We are not aware of other solubility data on MoO₃ nanoribbons, but data on bulk MoO₃ forms may provide insight into the chemistry that underlies the complex media effects seen in Fig. 2. Bulk MoO₃ has been observed to dissolve in both water or alkaline solutions.^72–74 A very slow dissolution rate in pure water of 5.6 × 10⁻⁷ min⁻¹ (characteristic dissolution time of 3.4 years) has been reported by Petrochenkov et al,⁷² for a powder form of MoO₃. The particle size and crystalline form of this MoO₃ powder were not reported. The proposed dissolution reaction⁷² is shown in Eq. 1:

$$\mathrm{M}\mathrm{o}{\mathrm{O}}_3(\mathrm{s})+{\mathrm{H}}_2\mathrm{O}\iff 2{\mathrm{H}}^{+}+\mathrm{M}\mathrm{o}{\mathrm{O}}_4{\mathrm{}}^{2-}(\mathrm{a}\mathrm{q})$$ 1

with the molybdate anion as the main Mo containing species. The dissolution rate of MoO₃ has been shown to increase with both pH and temperature⁷² and solubility increases with increasing pH.⁷³ Dissolution of this MoO₃ is reported to be favored at neutral or basic pH values, and dissolution-generated protons can slow the overall dissolution rate,⁷⁵ becoming negligible at about pH 2.⁷⁶ Evidence in support of this hypothetical reaction stoichiometry for the nanomaterial form can be obtained by monitoring pH evolution during dissolution and comparing it to predictions from Eq. 1. We adjusted the pH of NP water to ~10 with NaOH to promote rapid dissolution, and then added 4.7g L⁻¹ MoO₃ and took time-resolved measurements with a pH electrode. We observed decreases in pH over time, stabilizing at 5.5 after 24 hours. Assessing Eq. 1 requires a calculation of the moles of H⁺ produced per mole of Mo dissolved, for comparison to the 2:1 stoichiometry predicted by Eq. 1. MINTEQ modeling of the dissolution process, assuming molybdate as the Mo-containing product, predicted a final pH of 5.5 (see Table 1). The moles of protons generated are quite similar in the three cases (Based on Eq. 1 stoichiometry, measured pH, and modeled pH in an open system) providing support for this dissolution stoichiometry (Table 1). This agreement also supports the assumption that the dominant aqueous Mo species is MoO₄^2- rather than any polymolybdate species.⁷⁷

Table 1.

Effect of dissolution reaction on suspension pH following addition of 4.7mg L⁻¹ MoO₃ in NP water adjusted to pH 9.98 based on the hypothesized stoichiometry (Eq. 1), experimental data and MINTEQ modeled values. Measured pH data was obtained as the average of 3 triplicate experimental replicates. The agreement in estimated N_H+ values between the three methods provides support for the product identification (molybdate) and reaction stoichiometry hypothesized in Eq. 1 (2 moles H⁺ per mole MoO₃ dissolved).

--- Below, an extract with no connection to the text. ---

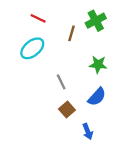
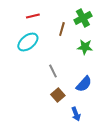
red line: (38, 18) -> (33, 16), turned -40
green star: (98, 65) -> (85, 47), moved

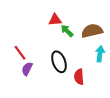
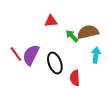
green arrow: (67, 31) -> (72, 36), moved
purple semicircle: (27, 69) -> (31, 55), moved, size x1.5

Method	pH change during dissolution	Apparent moles of protons generated by dissolution reaction, NH+ (μmol/L)
Eq. 1 prediction (for 4.7mg L−1 MoO3)	n/a	98.6
Direct pH measurement	9.98 → 5.5	98.7
MINTEQ modelling of pH change in an open system	9.98 → 5.4	99.4

This dissolution stoichiometry offers an explanation for many of the observed media behaviors. Our data show complete dissolution of MoO₃ in RPMI, PBS, and SLF, all of which are buffered media (~pH 7), in which most of the dissolution-generated H⁺ are neutralized to prevent significant pH change. Removal of these protons shifts the Eq. 1 dissolution equilibrium to the right by Le Chatelier’s principle and favors dissolution. In contrast, there is little dissolution in the acidic buffer (PSF, pH 4.5) or in pure water, the latter being unbuffered and subject to rapid acidification by the dissolution process itself. The EPA moderately hard water is an intermediate case, in which the ~ 1M bicarbonate acts as a partial buffer to limit acidification (see SI for further discussion of MoO₃ dissolution in these carbonate solutions). The dissolution stoichiometry of Eq. 1 could thus explain many of the observed media effects in Fig. 2.

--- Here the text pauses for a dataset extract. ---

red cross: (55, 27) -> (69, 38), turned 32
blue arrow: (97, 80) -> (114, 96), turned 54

Other features in the Fig. 2 data can be related to colloidal stability or aggregation of the nanoribbons. The rise in hydrodynamic diameter in PSF likely represents colloidal instability due to electrostatic screening in this high-salt (ionic strength = 0.14M) fluid. For comparison, the low ionic strength of NP and Mod hard water yields stable sizes over time. The cell culture medium (RPMI), despite being a high-salt environment, does not induce much aggregation, showing instead only a slight, early increase in apparent particle size compared to the aggregation observed in PSF. The relative lack of aggregation here is believed to be due to due to the dispersing effects of proteins adsorbed from medium. Indeed proteins such as BSA have been widely used to disperse nanomaterials for biological studies^78.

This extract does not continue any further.